I guess it is a matter of personal expression. By the way, in situations where you have to talk with your customers, bosses etc. is it wise to stick to たいと思います? Or is it too soft and, in some cases, might be looked down upon?
I've read quite a few articles saying that nowadays many Japanese people start to "dislike" the over-the-top politeness which can sometimes be thought as insincere...


----------



## DaylightDelight

adexx said:


> By the way, in situations where you have to talk with your customers, bosses etc. is it wise to stick to たいと思います?


As for myself, I'd use Vたいと思います to customers because extra politeness wouldn't hurt in such cases, and Vたいです or even more direct Vします to my bosses to show some motivation.


adexx said:


> I've read quite a few articles saying that nowadays many Japanese people start to "dislike" the over-the-top politeness which can sometimes be thought as insincere...


Yes, it's true in certain situations where certain degree of confidence and sincerity is expected, such as politician's speech.
You wouldn't have to worry too much in everyday conversation.


----------



## frequency

adexx said:


> s it wise to stick to たいと思います? Or is it too soft and, in some cases, might be looked down upon?


Good. For example, don't say 電話したい。 to your customer. I guess you think that it sounds too short. To me, it does too. Don't gamble, say 電話したいと思います。
You can say しようと思う、しようと思います, too.



> I've read quite a few articles saying that nowadays many Japanese people start to "dislike" the over-the-top politeness which can sometimes be thought as insincere...
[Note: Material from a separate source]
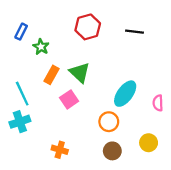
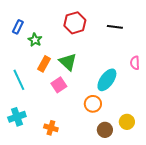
pink semicircle: (158, 103) -> (135, 63), moved
cyan cross: (20, 122) -> (17, 117), moved
brown circle: (112, 151) -> (105, 130), moved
Don't be rude to your customers. You have to be careful about how to say to them. To your boss, you can be less careful but if he or she is delicate, you may need to be a bit more careful about it.


----------



## SoLaTiDoberman

adexx said:


> Hi everyone,
> 
> What is the difference between Vたい & Vたいと思う
> I often use them interchangeably without really thinking about it, but I guess there is a slight difference in nuance?
> Somehow I feel it is a bit too direct to say Vたい(です), can anyone confirm?
> 
> Thanks


私は日本に*行きたい*。私は日本に*行きたいです*。I *want to* *go* to Japan.
私は日本に*行きたいと思う*。私は日本に*行きたいと思います*。I'*d like to go* to Japan.
It depends on the situation, but generally speaking, I agree with you that "want" is more direct than "would like to" which is a little more indirect and modest.
The meaning is more or less the same, except the case of #3.
I don't think "want" is *too direct* in many cases though.


----------



## SoLaTiDoberman

Okay, I have a different viewpoint now.
私はベトナムへ行きたい。 is a plane form, which is not polite, though it is a quite natural Japanese sentence.
In order to make it politer, the first thing we think to use is です・ます form, right?
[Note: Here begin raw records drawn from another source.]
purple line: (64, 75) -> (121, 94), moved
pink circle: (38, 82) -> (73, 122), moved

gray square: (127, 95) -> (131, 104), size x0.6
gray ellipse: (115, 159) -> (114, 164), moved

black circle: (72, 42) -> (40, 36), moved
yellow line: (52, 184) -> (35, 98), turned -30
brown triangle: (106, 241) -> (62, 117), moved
However, 私はベトナムへ行きたいです。may have a problem. It may sound a little childish, or a little awkward.
Primary school students or junior high school students (6 - 15 year-old Japanese kids ) tend to say such an expression.　（子供が書いた作文みたいだ、と感じる。）
When they become old enough to be a sophisticated speaker of Japanese, they use different expressions such as 私はベトナムへ行きたいと思っています。or 私はベトナムに行ってみたいと思います。

In other words, V-たい+です is a less sophisticated expression in the Japanese language. I don't think it's a matter of politeness, but it's more like a matter of sophistication.


----------



## adexx

SoLaTiDoberman said:


> When they become old enough to be a sophisticated speaker of Japanese, they use different expressions such as 私はベトナムへ行きたいと思っています。or 私はベトナムに行ってみたいと思います。



Thanks for the insight. Sometimes I feel 行きたいです seems too short and abrupt too, but being a foreigner I'm not sure how it sounds to the Japanese ears...


----------